▶ Try it
Write each line exactly, from the line that holds "milhões de seguidores no" through the final line of the material, and no other line.

(Listed records begins)

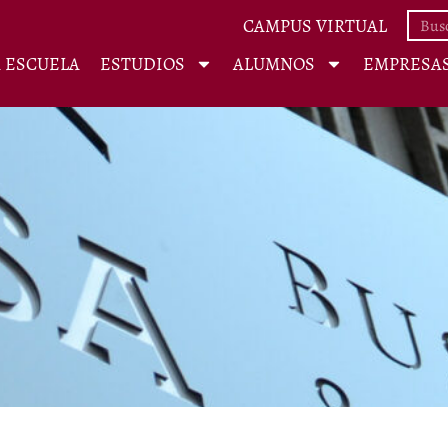
CAMPUS VIRTUAL
A ESCUELA
ESTUDIOS
ALUMNOS
EMPRESA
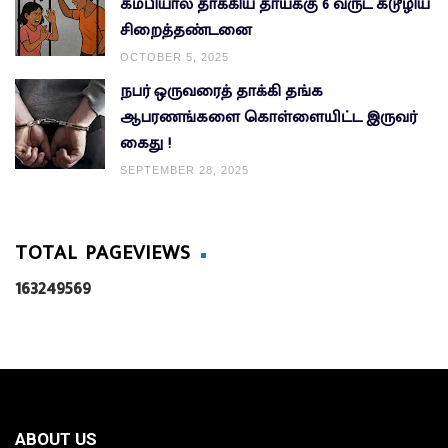
கம்பியால் தாக்கிய தாய்க்கு 6 வருட கடூழிய
சிறைத்தண்டனை
OCTOBER 5, 2025
நபர் ஒருவரைத் தாக்கி தங்க
ஆபரணங்களை கொள்ளையிட்ட இருவர்
கைது !
SEPTEMBER 28, 2025
TOTAL PAGEVIEWS
1
6
3
2
4
9
5
6
9
ABOUT US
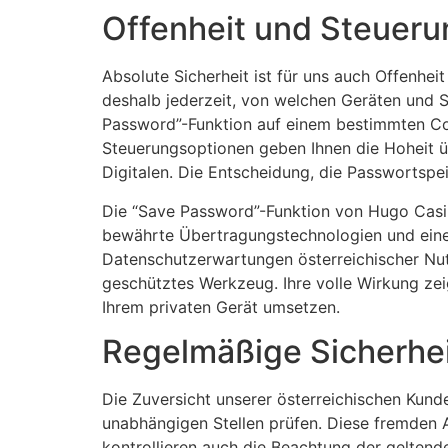
Offenheit und Steueru
Absolute Sicherheit ist für uns auch Offenhe
deshalb jederzeit, von welchen Geräten und S
Password”-Funktion auf einem bestimmten Com
Steuerungsoptionen geben Ihnen die Hoheit ü
Digitalen. Die Entscheidung, die Passwortspei
Die “Save Password”-Funktion von Hugo Casin
bewährte Übertragungstechnologien und eine 
Datenschutzerwartungen österreichischer Nutz
geschütztes Werkzeug. Ihre volle Wirkung ze
Ihrem privaten Gerät umsetzen.
Regelmäßige Sicherhei
Die Zuversicht unserer österreichischen Kunde
unabhängigen Stellen prüfen. Diese fremden 
kontrollieren auch die Beachtung der gelten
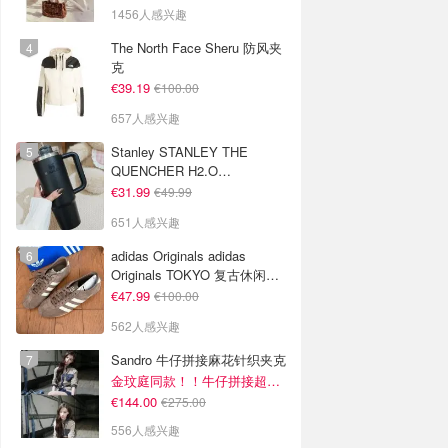
1456人感兴趣
The North Face Sheru 防风夹
克
€39.19
€100.00
657人感兴趣
Stanley STANLEY THE
QUENCHER H2.O
FLOWSTATE 保温杯 1.18L 黑
€31.99
€49.99
色
651人感兴趣
adidas Originals adidas
Originals TOKYO 复古休闲鞋
深棕色
€47.99
€100.00
562人感兴趣
Sandro 牛仔拼接麻花针织夹克
金玟庭同款！！牛仔拼接超有层次感
€144.00
€275.00
556人感兴趣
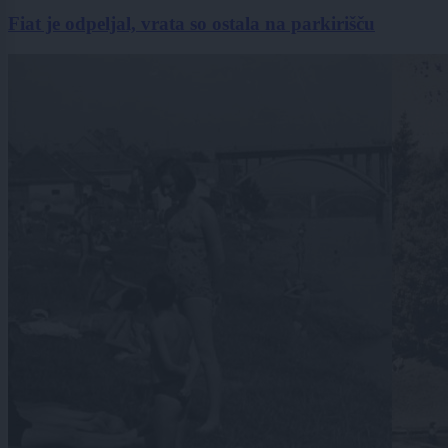
Fiat je odpeljal, vrata so ostala na parkirišču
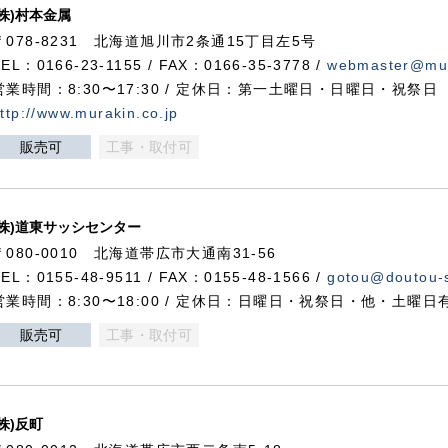
(株)村本金属
〒078-8231 北海道旭川市2条通15丁目左5号
TEL：0166-23-1155 / FAX：0166-35-3778 /
webmaster@mur
営業時間：8:30〜17:30 / 定休日：第一土曜日・日曜日・祝祭日
ttp://www.murakin.co.jp
販売可
工事・取付可
(株)道東サッシセンター
〒080-0010 北海道帯広市大通南31-56
TEL：0155-48-9511 / FAX：0155-48-1566 /
gotou@doutou-s
営業時間：8:30〜18:00 / 定休日：日曜日・祝祭日・他・土曜日
販売可
工事・取付可
(株)反町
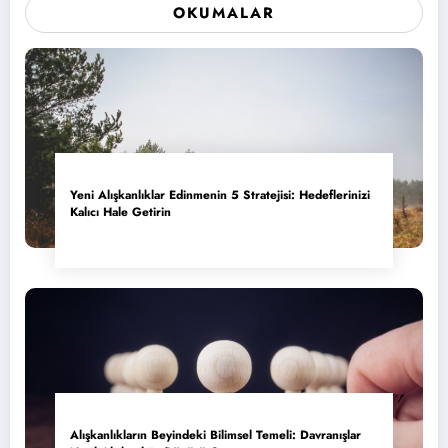
OKUMALAR
Yeni Alışkanlıklar Edinmenin 5 Stratejisi: Hedeflerinizi
Kalıcı Hale Getirin
Alışkanlıkların Beyindeki Bilimsel Temeli: Davranışlar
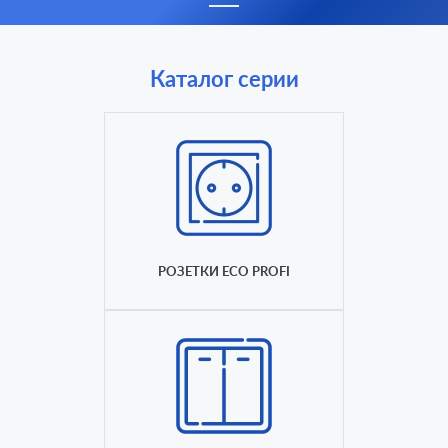
Каталог серии
РОЗЕТКИ ECO PROFI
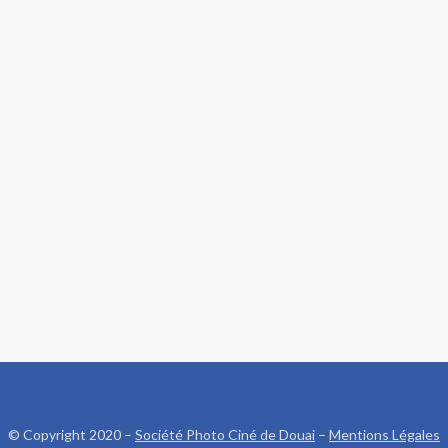
© Copyright 2020 –
Société Photo Ciné de Douai
–
Mentions Légales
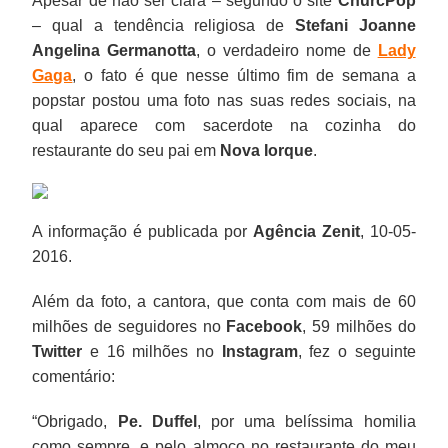
Apesar de não ser clara – segundo o site
ChurcPop
– qual a tendência religiosa de
Stefani Joanne
Angelina Germanotta
, o verdadeiro nome de
Lady
Gaga
, o fato é que nesse último fim de semana a
popstar postou uma foto nas suas redes sociais, na
qual aparece com sacerdote na cozinha do
restaurante do seu pai em
Nova Iorque
.
A informação é publicada por
Agência Zenit
, 10-05-
2016.
Além da foto, a cantora, que conta com mais de 60
milhões de seguidores no
Facebook
, 59 milhões do
Twitter
e 16 milhões no
Instagram
, fez o seguinte
comentário:
“Obrigado,
Pe. Duffel
, por uma belíssima homilia
como sempre, e pelo almoço no restaurante do meu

(Listed records ends)

▶ Expected output
milhões de seguidores no
Facebook
, 59 milhões do
Twitter
e 16 milhões no
Instagram
, fez o seguinte
comentário:
“Obrigado,
Pe. Duffel
, por uma belíssima homilia
como sempre, e pelo almoço no restaurante do meu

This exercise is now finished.